**** Material for the task ****

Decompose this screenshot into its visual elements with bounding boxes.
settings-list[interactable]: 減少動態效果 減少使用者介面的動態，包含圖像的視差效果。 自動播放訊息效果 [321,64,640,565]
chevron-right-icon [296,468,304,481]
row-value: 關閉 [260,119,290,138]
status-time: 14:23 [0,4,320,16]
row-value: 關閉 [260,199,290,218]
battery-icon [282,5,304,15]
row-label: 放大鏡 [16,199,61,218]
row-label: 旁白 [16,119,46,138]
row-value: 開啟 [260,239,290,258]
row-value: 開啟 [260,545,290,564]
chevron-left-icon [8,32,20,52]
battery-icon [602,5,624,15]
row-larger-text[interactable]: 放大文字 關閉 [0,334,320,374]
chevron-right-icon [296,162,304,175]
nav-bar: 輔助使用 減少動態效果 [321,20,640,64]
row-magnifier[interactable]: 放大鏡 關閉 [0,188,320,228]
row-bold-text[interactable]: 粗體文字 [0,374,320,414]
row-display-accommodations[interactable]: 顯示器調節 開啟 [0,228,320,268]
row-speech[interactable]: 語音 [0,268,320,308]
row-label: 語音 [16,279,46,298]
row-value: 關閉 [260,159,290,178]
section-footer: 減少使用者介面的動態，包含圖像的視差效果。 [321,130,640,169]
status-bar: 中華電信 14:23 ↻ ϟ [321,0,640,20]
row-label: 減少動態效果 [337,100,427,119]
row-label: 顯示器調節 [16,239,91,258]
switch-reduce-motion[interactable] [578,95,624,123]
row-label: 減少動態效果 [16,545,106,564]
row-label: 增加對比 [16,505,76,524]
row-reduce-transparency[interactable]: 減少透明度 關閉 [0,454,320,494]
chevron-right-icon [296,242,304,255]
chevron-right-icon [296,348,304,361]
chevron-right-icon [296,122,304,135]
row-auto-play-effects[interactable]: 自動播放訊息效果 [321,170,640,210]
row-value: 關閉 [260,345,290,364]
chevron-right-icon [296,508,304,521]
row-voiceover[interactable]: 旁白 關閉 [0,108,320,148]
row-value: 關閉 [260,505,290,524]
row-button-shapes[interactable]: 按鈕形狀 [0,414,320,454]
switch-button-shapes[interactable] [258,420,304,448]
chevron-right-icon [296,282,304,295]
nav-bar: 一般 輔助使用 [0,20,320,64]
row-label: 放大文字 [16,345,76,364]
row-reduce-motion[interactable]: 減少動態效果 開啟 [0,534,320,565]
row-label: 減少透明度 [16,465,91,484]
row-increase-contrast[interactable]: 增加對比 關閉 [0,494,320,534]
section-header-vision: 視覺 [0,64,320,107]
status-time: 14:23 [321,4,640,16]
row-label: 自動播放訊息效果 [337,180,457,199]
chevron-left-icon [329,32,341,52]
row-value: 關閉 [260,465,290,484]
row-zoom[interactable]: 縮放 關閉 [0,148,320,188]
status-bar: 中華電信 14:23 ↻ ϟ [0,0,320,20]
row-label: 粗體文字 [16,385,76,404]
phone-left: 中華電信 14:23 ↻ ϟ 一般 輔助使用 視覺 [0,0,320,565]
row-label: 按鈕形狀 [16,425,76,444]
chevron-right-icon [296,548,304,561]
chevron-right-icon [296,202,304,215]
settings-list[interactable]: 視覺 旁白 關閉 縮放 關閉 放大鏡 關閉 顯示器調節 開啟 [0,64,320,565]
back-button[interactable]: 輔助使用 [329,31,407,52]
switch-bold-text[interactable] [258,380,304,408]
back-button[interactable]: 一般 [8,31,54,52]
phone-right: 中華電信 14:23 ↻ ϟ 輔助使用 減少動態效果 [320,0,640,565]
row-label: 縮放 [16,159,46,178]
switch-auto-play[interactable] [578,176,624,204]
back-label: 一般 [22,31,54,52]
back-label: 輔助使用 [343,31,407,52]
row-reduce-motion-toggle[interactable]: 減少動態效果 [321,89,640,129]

****
**** Material for the task ****

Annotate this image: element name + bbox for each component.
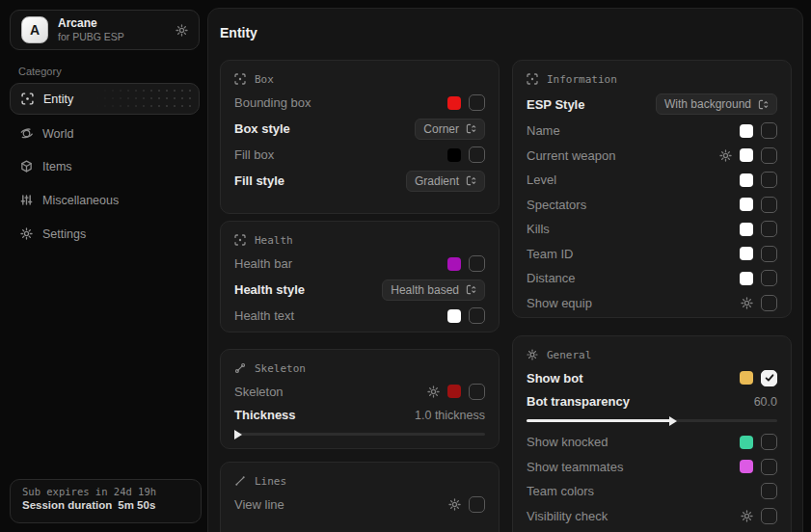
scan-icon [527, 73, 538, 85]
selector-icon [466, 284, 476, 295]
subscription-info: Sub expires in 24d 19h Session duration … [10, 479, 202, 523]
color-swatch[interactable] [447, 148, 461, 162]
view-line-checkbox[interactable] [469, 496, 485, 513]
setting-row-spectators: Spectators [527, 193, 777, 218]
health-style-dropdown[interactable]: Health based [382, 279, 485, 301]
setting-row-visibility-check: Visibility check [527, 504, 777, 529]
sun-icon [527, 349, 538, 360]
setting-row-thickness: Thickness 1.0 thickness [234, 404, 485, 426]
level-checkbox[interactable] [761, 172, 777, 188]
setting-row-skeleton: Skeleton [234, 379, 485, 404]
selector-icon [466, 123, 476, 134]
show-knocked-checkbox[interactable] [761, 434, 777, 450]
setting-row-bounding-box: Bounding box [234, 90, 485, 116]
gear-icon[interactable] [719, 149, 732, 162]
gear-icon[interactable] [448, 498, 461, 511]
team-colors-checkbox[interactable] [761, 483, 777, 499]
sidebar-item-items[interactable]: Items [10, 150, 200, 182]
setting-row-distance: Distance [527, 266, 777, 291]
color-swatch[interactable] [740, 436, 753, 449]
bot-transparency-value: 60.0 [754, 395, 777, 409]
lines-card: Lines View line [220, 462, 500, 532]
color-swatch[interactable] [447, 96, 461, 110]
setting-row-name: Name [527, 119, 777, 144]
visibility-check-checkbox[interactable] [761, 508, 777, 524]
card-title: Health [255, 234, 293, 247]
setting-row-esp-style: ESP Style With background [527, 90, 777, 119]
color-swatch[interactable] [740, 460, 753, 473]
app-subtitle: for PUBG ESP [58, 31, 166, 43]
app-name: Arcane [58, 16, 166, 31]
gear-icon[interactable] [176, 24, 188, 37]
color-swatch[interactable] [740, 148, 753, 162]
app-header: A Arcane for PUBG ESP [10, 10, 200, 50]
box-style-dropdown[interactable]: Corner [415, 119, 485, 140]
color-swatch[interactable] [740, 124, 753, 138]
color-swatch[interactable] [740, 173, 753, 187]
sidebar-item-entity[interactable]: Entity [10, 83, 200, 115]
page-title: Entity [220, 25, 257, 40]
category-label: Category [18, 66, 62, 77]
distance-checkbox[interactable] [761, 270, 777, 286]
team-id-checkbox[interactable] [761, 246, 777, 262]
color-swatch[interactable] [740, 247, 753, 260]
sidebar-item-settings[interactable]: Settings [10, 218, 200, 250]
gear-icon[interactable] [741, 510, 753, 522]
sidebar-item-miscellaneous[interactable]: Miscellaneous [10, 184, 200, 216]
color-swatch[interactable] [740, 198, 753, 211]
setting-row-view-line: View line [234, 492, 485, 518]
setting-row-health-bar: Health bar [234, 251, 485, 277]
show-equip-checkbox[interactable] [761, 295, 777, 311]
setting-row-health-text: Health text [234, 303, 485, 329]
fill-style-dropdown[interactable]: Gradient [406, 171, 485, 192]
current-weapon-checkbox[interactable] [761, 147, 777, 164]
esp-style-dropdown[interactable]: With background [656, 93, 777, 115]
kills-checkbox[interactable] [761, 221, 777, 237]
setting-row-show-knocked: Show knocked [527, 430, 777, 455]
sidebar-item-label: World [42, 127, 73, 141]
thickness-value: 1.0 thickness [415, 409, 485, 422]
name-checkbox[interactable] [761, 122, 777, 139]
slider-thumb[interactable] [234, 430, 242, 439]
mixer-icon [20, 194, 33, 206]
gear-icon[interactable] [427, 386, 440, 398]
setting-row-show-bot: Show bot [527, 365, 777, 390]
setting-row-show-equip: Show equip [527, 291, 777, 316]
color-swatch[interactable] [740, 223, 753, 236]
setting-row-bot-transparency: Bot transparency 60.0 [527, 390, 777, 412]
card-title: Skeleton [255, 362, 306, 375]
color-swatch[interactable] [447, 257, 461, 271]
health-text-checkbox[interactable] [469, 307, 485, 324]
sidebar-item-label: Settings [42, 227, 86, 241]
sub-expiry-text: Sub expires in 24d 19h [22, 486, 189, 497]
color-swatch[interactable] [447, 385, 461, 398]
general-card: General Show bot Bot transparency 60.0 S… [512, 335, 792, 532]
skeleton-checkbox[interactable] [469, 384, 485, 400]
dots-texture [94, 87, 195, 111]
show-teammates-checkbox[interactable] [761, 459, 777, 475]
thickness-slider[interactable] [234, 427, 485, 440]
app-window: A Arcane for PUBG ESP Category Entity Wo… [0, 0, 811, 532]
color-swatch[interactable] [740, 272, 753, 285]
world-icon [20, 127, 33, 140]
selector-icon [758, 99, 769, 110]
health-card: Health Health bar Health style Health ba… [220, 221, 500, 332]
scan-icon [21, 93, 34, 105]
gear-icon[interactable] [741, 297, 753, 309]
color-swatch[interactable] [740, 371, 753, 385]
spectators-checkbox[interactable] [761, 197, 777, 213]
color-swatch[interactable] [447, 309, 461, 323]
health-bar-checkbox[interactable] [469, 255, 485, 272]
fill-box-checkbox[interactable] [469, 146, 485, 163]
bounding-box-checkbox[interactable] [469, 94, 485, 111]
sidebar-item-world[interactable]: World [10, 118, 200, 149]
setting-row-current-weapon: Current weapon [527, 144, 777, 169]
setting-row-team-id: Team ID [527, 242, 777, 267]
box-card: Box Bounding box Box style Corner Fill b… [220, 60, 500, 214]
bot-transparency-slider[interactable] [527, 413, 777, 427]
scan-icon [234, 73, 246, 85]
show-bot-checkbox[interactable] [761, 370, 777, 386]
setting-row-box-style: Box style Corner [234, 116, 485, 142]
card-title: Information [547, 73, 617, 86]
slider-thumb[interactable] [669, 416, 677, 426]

****
**** Material for the task ****

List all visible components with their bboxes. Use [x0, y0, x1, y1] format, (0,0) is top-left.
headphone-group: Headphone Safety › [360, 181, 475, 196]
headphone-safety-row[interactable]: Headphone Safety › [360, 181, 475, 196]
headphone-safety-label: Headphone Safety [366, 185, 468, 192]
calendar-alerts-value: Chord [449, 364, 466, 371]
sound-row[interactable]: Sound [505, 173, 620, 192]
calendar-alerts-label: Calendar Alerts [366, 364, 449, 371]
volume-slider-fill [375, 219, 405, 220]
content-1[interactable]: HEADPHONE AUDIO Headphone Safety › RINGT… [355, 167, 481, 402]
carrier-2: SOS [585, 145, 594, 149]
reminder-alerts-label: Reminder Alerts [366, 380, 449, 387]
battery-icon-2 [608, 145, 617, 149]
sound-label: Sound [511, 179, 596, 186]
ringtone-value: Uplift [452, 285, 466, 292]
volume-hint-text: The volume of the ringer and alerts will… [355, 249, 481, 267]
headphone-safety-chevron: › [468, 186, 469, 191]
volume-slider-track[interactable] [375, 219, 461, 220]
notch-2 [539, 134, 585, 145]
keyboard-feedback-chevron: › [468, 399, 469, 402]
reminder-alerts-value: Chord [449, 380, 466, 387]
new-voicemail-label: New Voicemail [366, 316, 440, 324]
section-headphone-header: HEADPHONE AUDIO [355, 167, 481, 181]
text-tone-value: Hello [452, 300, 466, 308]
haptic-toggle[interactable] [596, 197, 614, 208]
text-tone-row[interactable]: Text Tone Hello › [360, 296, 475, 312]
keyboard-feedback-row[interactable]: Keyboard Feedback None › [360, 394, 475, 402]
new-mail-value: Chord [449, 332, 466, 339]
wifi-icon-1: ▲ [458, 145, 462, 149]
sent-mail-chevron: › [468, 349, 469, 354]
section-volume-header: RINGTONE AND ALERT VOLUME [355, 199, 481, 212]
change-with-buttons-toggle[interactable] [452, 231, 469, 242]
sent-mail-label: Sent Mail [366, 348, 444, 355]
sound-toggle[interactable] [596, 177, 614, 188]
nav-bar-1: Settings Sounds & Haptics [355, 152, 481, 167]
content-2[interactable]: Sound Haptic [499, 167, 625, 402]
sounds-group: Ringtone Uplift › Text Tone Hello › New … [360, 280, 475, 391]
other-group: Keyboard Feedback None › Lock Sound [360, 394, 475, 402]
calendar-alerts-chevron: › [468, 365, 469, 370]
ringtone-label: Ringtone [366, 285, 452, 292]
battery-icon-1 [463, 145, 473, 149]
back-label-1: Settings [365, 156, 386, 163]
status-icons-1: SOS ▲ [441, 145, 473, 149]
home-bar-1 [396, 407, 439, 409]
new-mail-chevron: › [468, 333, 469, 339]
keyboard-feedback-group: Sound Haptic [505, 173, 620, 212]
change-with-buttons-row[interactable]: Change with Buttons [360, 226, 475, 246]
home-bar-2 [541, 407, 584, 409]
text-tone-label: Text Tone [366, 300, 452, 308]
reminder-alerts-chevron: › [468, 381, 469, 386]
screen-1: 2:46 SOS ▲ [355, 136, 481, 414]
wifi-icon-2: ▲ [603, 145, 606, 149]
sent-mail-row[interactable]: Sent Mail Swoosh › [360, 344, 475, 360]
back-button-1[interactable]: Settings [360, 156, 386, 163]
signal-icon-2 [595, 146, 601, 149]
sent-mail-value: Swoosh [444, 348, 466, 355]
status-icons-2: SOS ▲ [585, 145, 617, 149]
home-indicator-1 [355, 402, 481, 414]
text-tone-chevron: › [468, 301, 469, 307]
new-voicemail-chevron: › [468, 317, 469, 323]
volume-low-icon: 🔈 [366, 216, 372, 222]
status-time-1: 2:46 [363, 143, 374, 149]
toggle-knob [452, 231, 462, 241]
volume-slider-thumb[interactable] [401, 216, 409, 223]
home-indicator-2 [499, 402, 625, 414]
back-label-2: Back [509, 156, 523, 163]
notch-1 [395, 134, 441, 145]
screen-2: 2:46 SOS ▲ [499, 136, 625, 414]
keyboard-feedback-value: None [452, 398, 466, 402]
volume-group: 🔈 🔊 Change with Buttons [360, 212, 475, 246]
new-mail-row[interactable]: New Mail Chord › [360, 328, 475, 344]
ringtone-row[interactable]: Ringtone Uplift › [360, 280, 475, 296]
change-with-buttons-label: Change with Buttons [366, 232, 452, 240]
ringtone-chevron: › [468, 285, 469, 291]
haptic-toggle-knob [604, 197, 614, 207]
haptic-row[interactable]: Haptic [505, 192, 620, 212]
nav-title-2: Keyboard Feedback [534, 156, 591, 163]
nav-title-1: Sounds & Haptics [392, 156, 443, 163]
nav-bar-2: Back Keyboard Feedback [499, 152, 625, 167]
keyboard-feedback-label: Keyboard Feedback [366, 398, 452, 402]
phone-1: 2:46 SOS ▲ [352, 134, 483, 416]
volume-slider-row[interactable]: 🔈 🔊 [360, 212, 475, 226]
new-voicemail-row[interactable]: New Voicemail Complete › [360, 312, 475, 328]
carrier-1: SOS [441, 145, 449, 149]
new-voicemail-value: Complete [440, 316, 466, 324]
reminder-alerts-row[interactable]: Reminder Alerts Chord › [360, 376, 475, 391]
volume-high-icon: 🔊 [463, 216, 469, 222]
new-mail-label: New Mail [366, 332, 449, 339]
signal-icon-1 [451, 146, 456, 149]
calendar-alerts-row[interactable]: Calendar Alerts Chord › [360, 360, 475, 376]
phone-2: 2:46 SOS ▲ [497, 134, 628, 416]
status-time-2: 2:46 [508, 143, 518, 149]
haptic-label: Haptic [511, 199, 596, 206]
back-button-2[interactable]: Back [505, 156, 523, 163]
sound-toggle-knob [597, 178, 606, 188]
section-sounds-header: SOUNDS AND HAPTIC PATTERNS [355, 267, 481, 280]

****

-- Work item --
From the entries above, select each line containing the string "Hello".

-- Finished exercise --
text-tone-value: Hello [452, 300, 466, 308]
text-tone-row[interactable]: Text Tone Hello › [360, 296, 475, 312]
sounds-group: Ringtone Uplift › Text Tone Hello › New … [360, 280, 475, 391]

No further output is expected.